Love Rhymes, Chapter 4 – ii

iv

As Jack hitched the derelict Dodge to the Buick, he launched into a story. “Mike, did I ever tell you about the time my brother and I had to drive down to Colorado to rescue my sister?” Not waiting for an answer, he went on. “She had gone off to meet this guy, someone my mother did not approve of. Afraid he was going to take her away to the city, Denver or Omaha. Your grandpa Mike” – they both had the same name – “he told me and your uncle Mike” – again that name! – “to go down there and get her. It was summer, blazing hot. We drove through eastern Wyoming, nobody on the road at all. I’ll never forget, we came across this rancher stuck on the side of the road in his tractor in that scorching heat. We stopped to see if he was OK. He said, ‘No, I’m not, boys. Been stuck here four, five hours now, can’t get up out of the ditch. You get me out of here, there’s some beer in the back there for you.’ We had a towing rig on the back of our old Model T, got him right out. He had a carton full of beer bottles behind the seat, one of those with the springs visible underneath. We thought they’d be all fizzy and warm, sitting out there in the sun like that for so long. But darned of those weren’t the coldest beers I’d ever had. ‘Course, they were the first beer I ever had, so what did I know?”

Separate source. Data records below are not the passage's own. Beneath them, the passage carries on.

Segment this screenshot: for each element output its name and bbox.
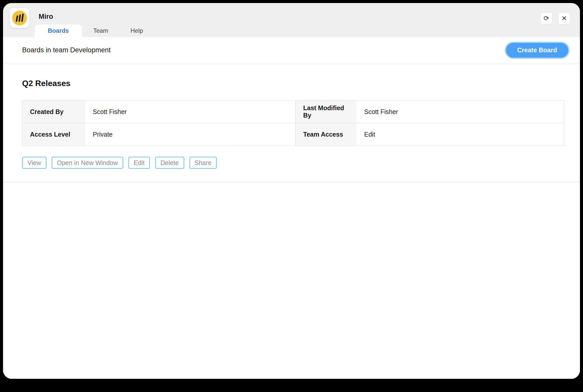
detail-value-last-modified-by: Scott Fisher <box>357 101 564 123</box>
app-title: Miro <box>39 13 53 21</box>
open-in-new-window-button[interactable]: Open in New Window <box>52 157 123 169</box>
section-divider <box>3 182 580 182</box>
detail-label-team-access: Team Access <box>295 123 357 146</box>
content-area: Boards in team Development Create Board … <box>3 37 580 379</box>
board-title: Q2 Releases <box>22 79 564 88</box>
board-actions: View Open in New Window Edit Delete Shar… <box>22 157 564 169</box>
tab-bar: Boards Team Help <box>35 24 154 37</box>
create-board-button[interactable]: Create Board <box>506 43 568 58</box>
titlebar: Miro Boards Team Help ⟳ ✕ <box>3 3 580 37</box>
board-section: Q2 Releases Created By Scott Fisher Last… <box>3 63 580 169</box>
detail-label-last-modified-by: Last Modified By <box>295 101 357 123</box>
close-icon[interactable]: ✕ <box>558 12 570 24</box>
board-details-table: Created By Scott Fisher Last Modified By… <box>22 100 564 146</box>
app-window: Miro Boards Team Help ⟳ ✕ Boards in team… <box>3 3 580 379</box>
tab-team[interactable]: Team <box>82 24 119 37</box>
miro-m-icon <box>12 11 27 25</box>
edit-button[interactable]: Edit <box>128 157 150 169</box>
share-button[interactable]: Share <box>189 157 217 169</box>
tab-boards[interactable]: Boards <box>35 24 82 37</box>
detail-value-access-level: Private <box>85 123 295 146</box>
view-button[interactable]: View <box>22 157 47 169</box>
boards-toolbar: Boards in team Development Create Board <box>3 37 580 63</box>
tab-help[interactable]: Help <box>119 24 154 37</box>
detail-value-created-by: Scott Fisher <box>85 101 295 123</box>
detail-value-team-access: Edit <box>357 123 564 146</box>
detail-label-created-by: Created By <box>22 101 85 123</box>
detail-label-access-level: Access Level <box>22 123 85 146</box>
titlebar-buttons: ⟳ ✕ <box>540 12 570 24</box>
miro-logo <box>10 8 29 28</box>
refresh-icon[interactable]: ⟳ <box>540 12 553 24</box>
miro-logo-circle <box>12 11 27 25</box>
boards-heading: Boards in team Development <box>22 46 111 54</box>
delete-button[interactable]: Delete <box>155 157 184 169</box>
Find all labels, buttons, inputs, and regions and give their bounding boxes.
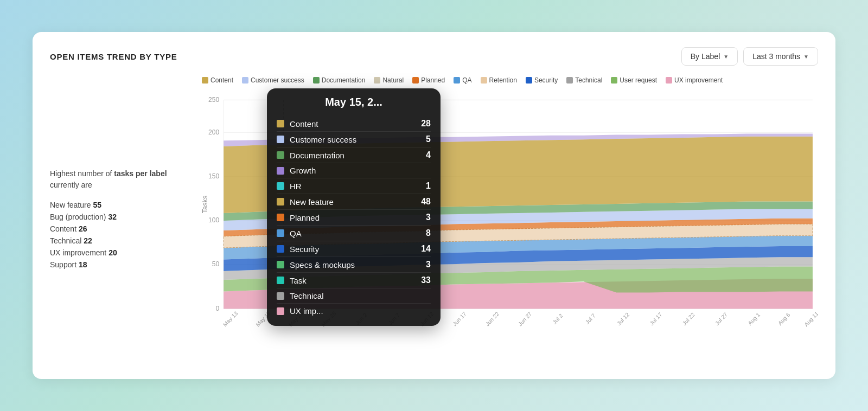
tooltip-color-swatch	[277, 182, 284, 190]
svg-text:200: 200	[208, 128, 219, 136]
svg-text:Tasks: Tasks	[202, 196, 209, 214]
legend-color-swatch	[481, 77, 487, 84]
tooltip-row: Customer success 5	[277, 132, 431, 147]
tooltip-value: 3	[414, 260, 431, 269]
legend-label: Documentation	[322, 76, 366, 84]
tooltip-row: QA 8	[277, 226, 431, 241]
svg-text:0: 0	[215, 304, 219, 312]
tooltip-label: Technical	[290, 291, 414, 300]
svg-text:Jun 27: Jun 27	[517, 311, 533, 327]
svg-text:50: 50	[212, 260, 219, 268]
legend-label: Technical	[575, 76, 602, 84]
svg-text:Jun 22: Jun 22	[484, 311, 500, 327]
main-card: OPEN ITEMS TREND BY TYPE By Label ▼ Last…	[33, 32, 835, 379]
tooltip-row: Task 33	[277, 273, 431, 288]
tooltip-color-swatch	[277, 277, 284, 284]
tooltip-label: Content	[290, 119, 414, 129]
list-item: Technical 22	[50, 236, 191, 245]
header-controls: By Label ▼ Last 3 months ▼	[681, 47, 818, 66]
list-item: Support 18	[50, 260, 191, 269]
legend-color-swatch	[526, 77, 532, 84]
tooltip-row: Documentation 4	[277, 147, 431, 163]
tooltip-row: UX imp...	[277, 304, 431, 318]
legend-item: UX improvement	[666, 76, 723, 84]
tooltip-color-swatch	[277, 136, 284, 143]
card-title: OPEN ITEMS TREND BY TYPE	[50, 52, 177, 61]
tooltip-color-swatch	[277, 120, 284, 127]
tooltip-color-swatch	[277, 167, 284, 175]
tooltip-value: 48	[414, 197, 431, 207]
legend-color-swatch	[566, 77, 573, 84]
tooltip-label: QA	[290, 229, 414, 238]
tooltip-label: Customer success	[290, 135, 414, 144]
legend-item: User request	[611, 76, 657, 84]
chevron-down-icon: ▼	[803, 54, 809, 60]
legend-label: UX improvement	[674, 76, 723, 84]
tooltip-color-swatch	[277, 214, 284, 221]
legend-item: Natural	[374, 76, 404, 84]
svg-text:250: 250	[208, 95, 219, 103]
svg-text:May 13: May 13	[222, 310, 239, 328]
tooltip-label: UX imp...	[290, 306, 414, 316]
legend-label: Security	[534, 76, 558, 84]
card-body: Highest number of tasks per label curren…	[50, 76, 818, 361]
svg-text:100: 100	[208, 216, 219, 224]
legend-item: Content	[202, 76, 233, 84]
svg-text:Jul 7: Jul 7	[584, 312, 597, 325]
tooltip-value: 1	[414, 181, 431, 191]
legend-item: Security	[526, 76, 558, 84]
tooltip-value: 33	[414, 275, 431, 285]
legend-label: Customer success	[251, 76, 304, 84]
tooltip-value: 4	[414, 150, 431, 160]
svg-text:Jul 2: Jul 2	[552, 312, 564, 325]
svg-text:Aug 6: Aug 6	[777, 311, 791, 326]
tooltip-row-new-feature: New feature 48	[277, 194, 431, 210]
chart-area: ContentCustomer successDocumentationNatu…	[202, 76, 818, 361]
by-label-button[interactable]: By Label ▼	[681, 47, 738, 66]
tooltip-value: 3	[414, 213, 431, 222]
tooltip-label: Planned	[290, 213, 414, 222]
tooltip-color-swatch	[277, 261, 284, 268]
list-item: Content 26	[50, 224, 191, 233]
legend-color-swatch	[313, 77, 320, 84]
svg-text:150: 150	[208, 172, 219, 179]
tooltip-value: 8	[414, 228, 431, 238]
legend-color-swatch	[374, 77, 380, 84]
list-item: Bug (production) 32	[50, 213, 191, 221]
legend-color-swatch	[242, 77, 248, 84]
legend-color-swatch	[454, 77, 460, 84]
tooltip-label: New feature	[290, 197, 414, 207]
tooltip-label: Task	[290, 276, 414, 285]
tooltip-color-swatch	[277, 292, 284, 300]
chart-svg-container: 0 50 100 150 200 250 Tasks	[202, 88, 818, 338]
tooltip-row: Specs & mockups 3	[277, 257, 431, 273]
tooltip-label: Growth	[290, 166, 414, 175]
svg-text:Aug 1: Aug 1	[747, 311, 761, 326]
last-3-months-button[interactable]: Last 3 months ▼	[743, 47, 818, 66]
tooltip-color-swatch	[277, 307, 284, 315]
legend-label: Content	[210, 76, 233, 84]
svg-text:Jul 17: Jul 17	[649, 311, 663, 326]
tooltip-value: 5	[414, 134, 431, 144]
legend-color-swatch	[412, 77, 419, 84]
stat-list: New feature 55 Bug (production) 32 Conte…	[50, 201, 191, 269]
summary-text: Highest number of tasks per label curren…	[50, 168, 191, 191]
legend-label: User request	[620, 76, 657, 84]
legend-item: Retention	[481, 76, 517, 84]
svg-text:Jun 17: Jun 17	[452, 311, 468, 327]
tooltip-row: Planned 3	[277, 210, 431, 226]
legend-color-swatch	[666, 77, 672, 84]
legend-color-swatch	[611, 77, 617, 84]
tooltip-label: Security	[290, 245, 414, 254]
svg-text:Jul 27: Jul 27	[714, 311, 729, 326]
legend-label: Retention	[489, 76, 517, 84]
svg-text:Jul 12: Jul 12	[616, 311, 630, 326]
list-item: UX improvement 20	[50, 248, 191, 257]
legend-label: Natural	[382, 76, 404, 84]
tooltip-value: 14	[414, 244, 431, 254]
card-header: OPEN ITEMS TREND BY TYPE By Label ▼ Last…	[50, 47, 818, 66]
legend-item: Technical	[566, 76, 602, 84]
legend-label: QA	[462, 76, 471, 84]
chart-tooltip: May 15, 2... Content 28 Customer success…	[267, 88, 441, 326]
tooltip-value: 28	[414, 119, 431, 129]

“How old were you?” Mike asked.

“Let’s see, I must have been fourteen or fifteen.” After hooking up the Dodge, he got in the Buick, and motioned us to sit in back. As we drove away, he did not resume the story.

Intrigued, I asked, “So what happened, to your sister? Did you find her, get her back?”

“Oh, right. We got to Denver, went right to the Brown Hotel, where she’d said she was supposed to meet that guy. There she was, sitting in one of those leather arm chairs, looked like she’d been crying. ‘He ain’t here, Jack, he ain’t here. He never showed.’ She sure was glad we’d come to get her.” Jack shook his head and chuckled as he reminisced. Then, “So, Jane, I heard Martin Luther King is going to be the commencement speaker at Harvard next month. Do you get to go to that?”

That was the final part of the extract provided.